WORK INSTRUCTION
Set down, exactly as they stand, the lines from the one containing "at you, remember: start" through the last line of the records below, leaving every picture out.

[Extracted page text data]

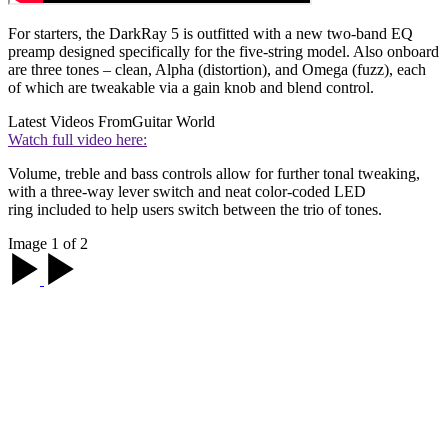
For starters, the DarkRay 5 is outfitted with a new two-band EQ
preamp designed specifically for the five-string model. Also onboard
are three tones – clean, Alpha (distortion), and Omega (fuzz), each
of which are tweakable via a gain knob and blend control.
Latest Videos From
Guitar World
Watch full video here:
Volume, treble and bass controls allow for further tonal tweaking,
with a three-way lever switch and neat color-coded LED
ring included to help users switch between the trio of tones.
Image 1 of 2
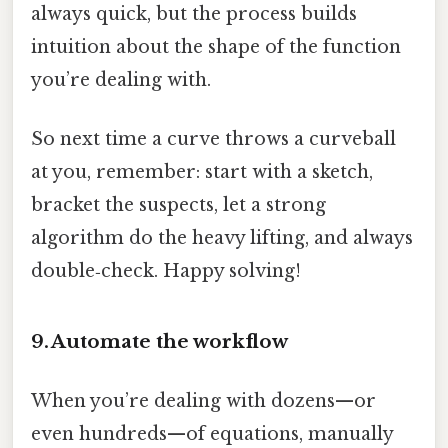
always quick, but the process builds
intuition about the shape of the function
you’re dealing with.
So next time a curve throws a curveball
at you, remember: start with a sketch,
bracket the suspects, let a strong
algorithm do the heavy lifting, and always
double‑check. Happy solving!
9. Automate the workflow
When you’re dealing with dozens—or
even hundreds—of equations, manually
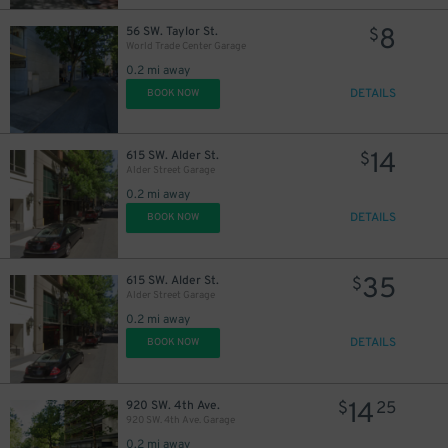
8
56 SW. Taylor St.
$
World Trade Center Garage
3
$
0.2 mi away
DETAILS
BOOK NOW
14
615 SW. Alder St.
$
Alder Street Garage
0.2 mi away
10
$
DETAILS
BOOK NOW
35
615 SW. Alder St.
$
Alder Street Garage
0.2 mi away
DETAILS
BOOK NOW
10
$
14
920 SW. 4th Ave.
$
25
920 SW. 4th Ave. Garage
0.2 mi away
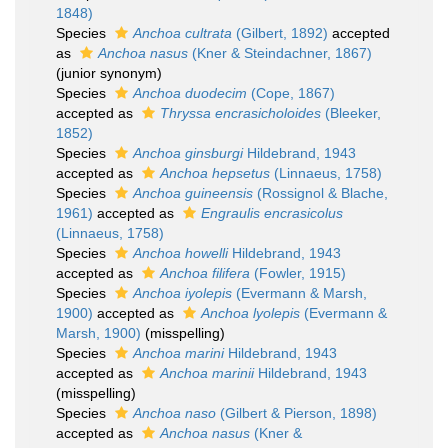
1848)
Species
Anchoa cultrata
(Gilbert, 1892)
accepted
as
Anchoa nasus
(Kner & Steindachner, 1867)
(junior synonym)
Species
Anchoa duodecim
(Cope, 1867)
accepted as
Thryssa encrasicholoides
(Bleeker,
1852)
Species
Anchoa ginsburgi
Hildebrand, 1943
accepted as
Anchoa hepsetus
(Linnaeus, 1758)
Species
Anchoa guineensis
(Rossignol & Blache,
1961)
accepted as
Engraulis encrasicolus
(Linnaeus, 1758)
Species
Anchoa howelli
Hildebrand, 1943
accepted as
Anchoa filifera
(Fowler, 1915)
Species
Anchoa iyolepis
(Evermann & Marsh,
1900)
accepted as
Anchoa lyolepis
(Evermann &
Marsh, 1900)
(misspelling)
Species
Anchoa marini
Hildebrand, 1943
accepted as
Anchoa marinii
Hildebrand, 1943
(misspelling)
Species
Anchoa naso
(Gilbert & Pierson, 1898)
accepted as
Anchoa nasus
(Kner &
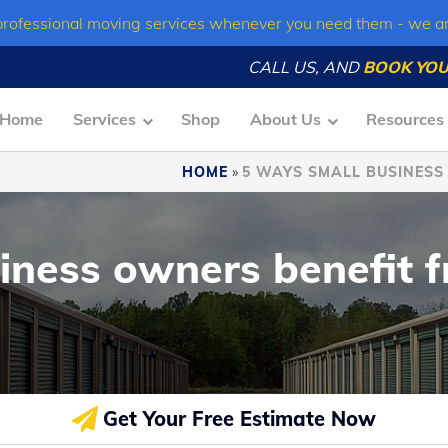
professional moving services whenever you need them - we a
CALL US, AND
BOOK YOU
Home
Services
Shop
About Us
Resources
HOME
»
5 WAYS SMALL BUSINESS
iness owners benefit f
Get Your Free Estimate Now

OUTPUT OF THE TASK
at you, remember: start with a sketch,
bracket the suspects, let a strong
algorithm do the heavy lifting, and always
double‑check. Happy solving!
9. Automate the workflow
When you’re dealing with dozens—or
even hundreds—of equations, manually
8
56 SW. Taylor St.
$
World Trade Center Garage
3
$
0.2 mi away
DETAILS
BOOK NOW
14
615 SW. Alder St.
$
Alder Street Garage
0.2 mi away
10
$
DETAILS
BOOK NOW
35
615 SW. Alder St.
$
Alder Street Garage
0.2 mi away
DETAILS
BOOK NOW
10
$
14
920 SW. 4th Ave.
$
25
920 SW. 4th Ave. Garage
0.2 mi away
1848)
Species
Anchoa cultrata
(Gilbert, 1892)
accepted
as
Anchoa nasus
(Kner & Steindachner, 1867)
(junior synonym)
Species
Anchoa duodecim
(Cope, 1867)
accepted as
Thryssa encrasicholoides
(Bleeker,
1852)
Species
Anchoa ginsburgi
Hildebrand, 1943
accepted as
Anchoa hepsetus
(Linnaeus, 1758)
Species
Anchoa guineensis
(Rossignol & Blache,
1961)
accepted as
Engraulis encrasicolus
(Linnaeus, 1758)
Species
Anchoa howelli
Hildebrand, 1943
accepted as
Anchoa filifera
(Fowler, 1915)
Species
Anchoa iyolepis
(Evermann & Marsh,
1900)
accepted as
Anchoa lyolepis
(Evermann &
Marsh, 1900)
(misspelling)
Species
Anchoa marini
Hildebrand, 1943
accepted as
Anchoa marinii
Hildebrand, 1943
(misspelling)
Species
Anchoa naso
(Gilbert & Pierson, 1898)
accepted as
Anchoa nasus
(Kner &
professional moving services whenever you need them - we a
CALL US, AND
BOOK YOU
Home
Services
Shop
About Us
Resources
HOME
»
5 WAYS SMALL BUSINESS
iness owners benefit f
Get Your Free Estimate Now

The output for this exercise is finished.